Anup Karanjkar

Posted on Jul 2 • Originally published at wowhow.cloud

OpenAI Codex Goal Mode Is Now GA — Multi-Hour Autonomous Coding Sessions

#openaicodex #codexgoal #codexrole

OpenAI Codex Goal Mode lets you describe a software objective at 9am and come back at noon to a working implementation. That is the pitch, and after a 6-week closed beta, it is now live for all ChatGPT Plus, Pro, and Team subscribers as of May 21, 2026. Five million weekly active Codex users means this is not a niche feature — it is becoming the default way a significant portion of developers interact with AI coding tools.

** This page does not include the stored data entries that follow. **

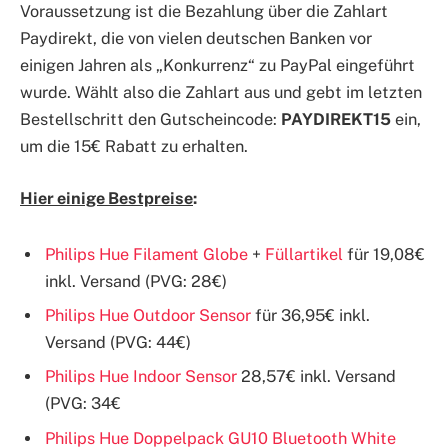
Voraussetzung ist die Bezahlung über die Zahlart
Paydirekt, die von vielen deutschen Banken vor
einigen Jahren als „Konkurrenz“ zu PayPal eingeführt
wurde. Wählt also die Zahlart aus und gebt im letzten
Bestellschritt den Gutscheincode:
PAYDIREKT15
ein,
um die 15€ Rabatt zu erhalten.
Hier einige Bestpreise
:
Philips Hue Filament Globe
+
Füllartikel
für
19,08
€
inkl. Versand (PVG: 28€)
Philips Hue Outdoor Sensor
für 36,95€ inkl.
Versand (PVG: 44€)
Philips Hue Indoor Sensor
28,57
€ inkl. Versand
(PVG: 34€
Philips Hue Doppelpack GU10 Bluetooth White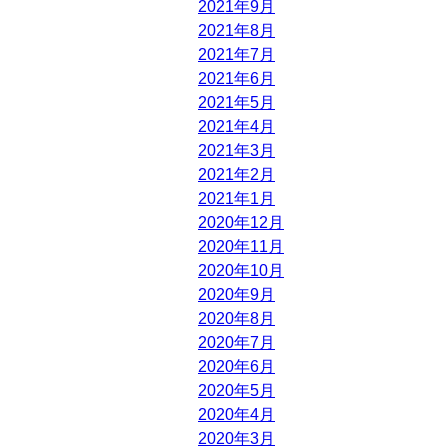
2021年9月
2021年8月
2021年7月
2021年6月
2021年5月
2021年4月
2021年3月
2021年2月
2021年1月
2020年12月
2020年11月
2020年10月
2020年9月
2020年8月
2020年7月
2020年6月
2020年5月
2020年4月
2020年3月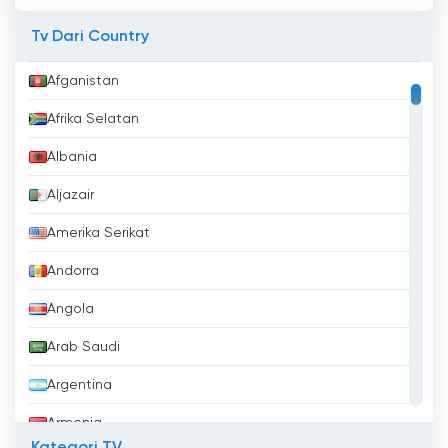
Tv Dari Country
Afganistan
Afrika Selatan
Albania
Aljazair
Amerika Serikat
Andorra
Angola
Arab Saudi
Argentina
Armenia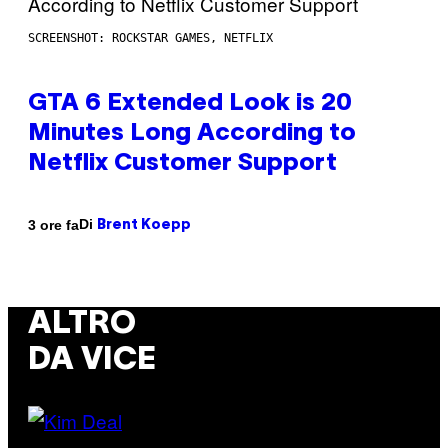
SCREENSHOT: ROCKSTAR GAMES, NETFLIX
GTA 6 Extended Look is 20
Minutes Long According to
Netflix Customer Support
Di
3 ore fa
Brent Koepp
ALTRO
DA VICE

The critical distinction between Goal Mode and standard Codex sessions: persistence. A standard Codex session is reactive — you ask, it responds, you approve each step. Goal Mode is proactive — you define a terminal objective, Codex builds a plan, executes it step by step, runs tests after each change, handles failures autonomously, and keeps going until the goal is achieved or it hits a blocker requiring human judgment.

How Goal Mode Works Technically

Goal Mode operates on a four-phase loop that runs without user input until completion or intervention:

Plan phase: Codex reads the repository structure, identifies relevant files, and builds a step-by-step execution plan. This plan is shown to you before execution begins — you can edit it, approve it, or abort. Average plan generation time: 45–90 seconds for a medium-sized repository.
Act phase: Codex executes plan steps sequentially, writing code changes to a sandboxed working copy of your repository. It does not touch your main branch until the goal is complete.
Test phase: After each significant change, Codex runs your existing test suite (pytest, Jest, cargo test, or whatever is configured in your repo). Failures trigger the Review phase.
Review phase: On test failure, Codex reads the failure output, forms a hypothesis, and either tries an alternative approach or surfaces a blocker message if it determines the failure requires human context to resolve.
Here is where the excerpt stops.